I’ve done a few tests. The source file was created as a VFB file in FontLab Studio 5. It’s a single weight font with a few OpenType features.

The points below focus on the differences shown in the Font Info window. Where info is missing or differs I have noted it. My tests weren’t extensive or very scientific, but I’m sharing my findings here for others anyway.

1. Open VFB in FontLab Studio 5
2. Python Script export

Font Info - Font

  • glyphOrder: .notdef excluded from list.

Font Info - Masters

  • Custom Parameters: underlineThickness/Position, strikeout/Size, TTFZone/Stems, subscript(x4), superscript(x4) parameters are missing

Font Info - Features

  • Features: kern is missing. The kerning has imported but not as an OpenType class.

1. Open VFB in FontLab VI
2. Export as Glyphs

Font Info - Font

  • Date: Updates to date of the conversion
  • Custom Parameters: Panose parameter is missing
  • Custom Parameters: openTypeOS2VendorID is missing
  • Glyph order differs from Python script order

Font Info - Masters

  • Vertical Stems: There is an additional entry that does not appear in the original FL5 VFB source file, although it does import also as a Custom Parameter.

1. Open VFB in FontLab VI
2. Export as UFO Package (‘legacy’ UFO2)
3. Import UFO into Glyphs

Font Info - Masters

  • Custom Parameters: Generally this is much more complete than the other two methods. However strikeout/Size, TTFZone/Stems, subscript(x4), superscript(x4) parameters are missing. Many parameters are greyed out. I’m unsure if these are unsupported or depreciated?

Font Info - Instances

  • Custom Parameters: postscriptFontName, postscriptFullName, styleMapFamilyName are included. Other methods don’t show anything here.

Font Info - Features

  • Prefix: Languagesystems is present, omitted from other methods.
  • Classes: Lots of duplication here.
  • Features: kern is present but disabled.
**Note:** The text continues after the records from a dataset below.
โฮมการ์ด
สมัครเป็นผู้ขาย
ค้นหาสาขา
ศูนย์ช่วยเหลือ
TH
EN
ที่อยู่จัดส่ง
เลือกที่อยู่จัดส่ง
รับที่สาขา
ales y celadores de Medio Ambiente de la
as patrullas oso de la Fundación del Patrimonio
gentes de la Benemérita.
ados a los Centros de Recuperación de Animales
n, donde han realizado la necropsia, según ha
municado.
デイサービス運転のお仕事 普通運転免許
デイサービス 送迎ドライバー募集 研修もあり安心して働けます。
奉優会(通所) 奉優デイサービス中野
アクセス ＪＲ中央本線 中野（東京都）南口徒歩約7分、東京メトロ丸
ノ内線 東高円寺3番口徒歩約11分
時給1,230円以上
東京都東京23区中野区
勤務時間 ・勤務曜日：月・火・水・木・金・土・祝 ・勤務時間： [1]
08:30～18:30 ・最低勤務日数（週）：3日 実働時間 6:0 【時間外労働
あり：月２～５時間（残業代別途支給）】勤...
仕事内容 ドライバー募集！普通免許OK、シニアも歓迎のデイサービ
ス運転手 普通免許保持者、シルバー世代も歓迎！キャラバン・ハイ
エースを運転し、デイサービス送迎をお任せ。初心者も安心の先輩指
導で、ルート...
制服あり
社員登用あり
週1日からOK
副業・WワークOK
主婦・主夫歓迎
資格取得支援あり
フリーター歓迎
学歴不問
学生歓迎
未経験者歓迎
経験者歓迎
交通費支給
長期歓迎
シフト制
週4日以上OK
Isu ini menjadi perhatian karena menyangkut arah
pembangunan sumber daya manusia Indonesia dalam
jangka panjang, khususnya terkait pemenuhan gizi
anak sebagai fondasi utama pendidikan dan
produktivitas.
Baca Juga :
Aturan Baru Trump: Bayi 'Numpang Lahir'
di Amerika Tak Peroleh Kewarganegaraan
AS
The conclusions I’ve come to are that the Glyphs script is the best way to make conversions. Some data isn’t imported, which may be a problem for some. Perhaps some of the Custom parameters that the Python script misses relate to TrueType publishing or publishing to legacy OSes, but for my use I think I don’t need this as I only publish OpenTypePS.
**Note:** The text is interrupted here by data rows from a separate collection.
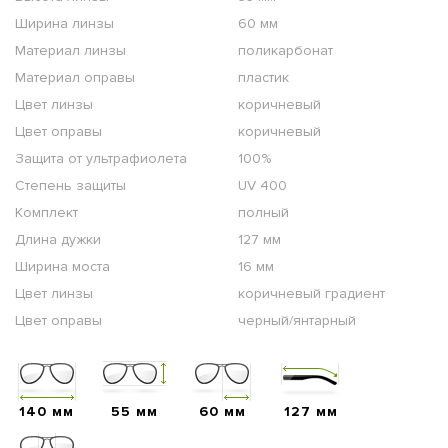
Ширина линзы
60 мм
Материал линзы
поликарбонат
Материал оправы
пластик
Цвет линзы
коричневый
Цвет оправы
коричневый
Защита от ультрафиолета
100%
Степень защиты
UV 400
Комплект
полный
Длина дужки
127 мм
Ширина моста
16 мм
Цвет линзы
коричневый градиент
Цвет оправы
черный/янтарный
140 мм
55 мм
60 мм
127 мм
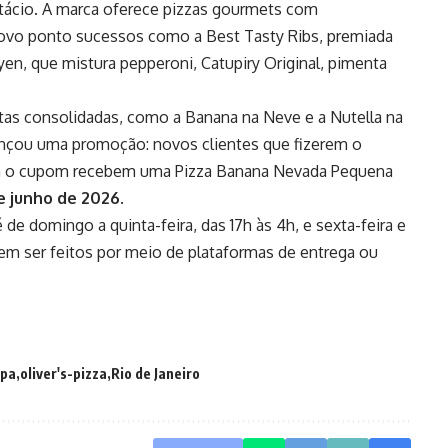
tácio. A marca oferece pizzas gourmets com
ovo ponto sucessos como a Best Tasty Ribs, premiada
en, que mistura pepperoni, Catupiry Original, pimenta
as consolidadas, como a Banana na Neve e a Nutella na
 lançou uma promoção: novos clientes que fizerem o
arem o cupom recebem uma Pizza Banana Nevada Pequena
e junho de 2026
.
de domingo a quinta-feira, das 17h às 4h, e sexta-feira e
em ser feitos por meio de plataformas de entrega ou
pa
oliver's-pizza
Rio de Janeiro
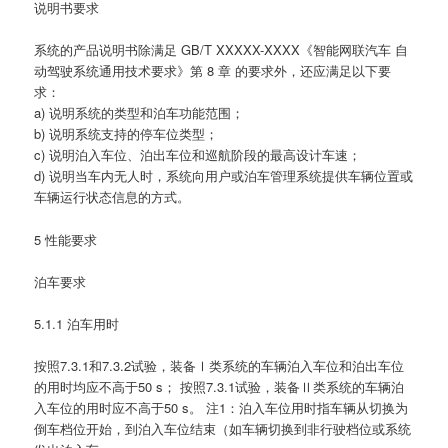
说明书要求
系统的产品说明书除满足 GB/T XXXXX-XXXX《智能网联汽车 自
动驾驶系统通用技术要求》第 8 章 的要求外，还应满足以下要
求：
a) 说明系统的类型和泊车功能范围；
b) 说明系统支持的停车位类型；
c) 说明泊入车位、泊出车位和巡航阶段的最高设计车速；
d) 说明当车内无人时，系统向用户或泊车管理系统提供车辆位置或
车辆运行状态信息的方式。
5 性能要求
泊车要求
5.1.1 泊车用时
按照7.3.1和7.3.2试验，装备Ⅰ类系统的车辆泊入车位和泊出车位
的用时均应不高于50 s； 按照7.3.1试验，装备Ⅱ类系统的车辆泊
入车位的用时应不高于50 s。 注1：泊入车位用时指车辆从切换为
倒车档位开始，到泊入车位结束（如车辆切换到非行驶档位或系统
Yes it does. They are called groups to differentiate from other OT classes. See the kerning tutorial.

This has been interesting. I found some sample .fog files that came with Fontographer 4.7, dated September 1994. One is Goudy Hundred. I brought it through FLS5 and converted to Glyphs with the python export script. I also tried opening it with FLVI and exporting to Glyphs from within the app. Both ways kept kerning intact. There were differences in custom parameters. The direct from FLVI export has glyphOrder only. The python export from .vfb has panose, openTypeOS2Type, and glyphOrder. I was impressed that 25 year-old files can be opened so easily.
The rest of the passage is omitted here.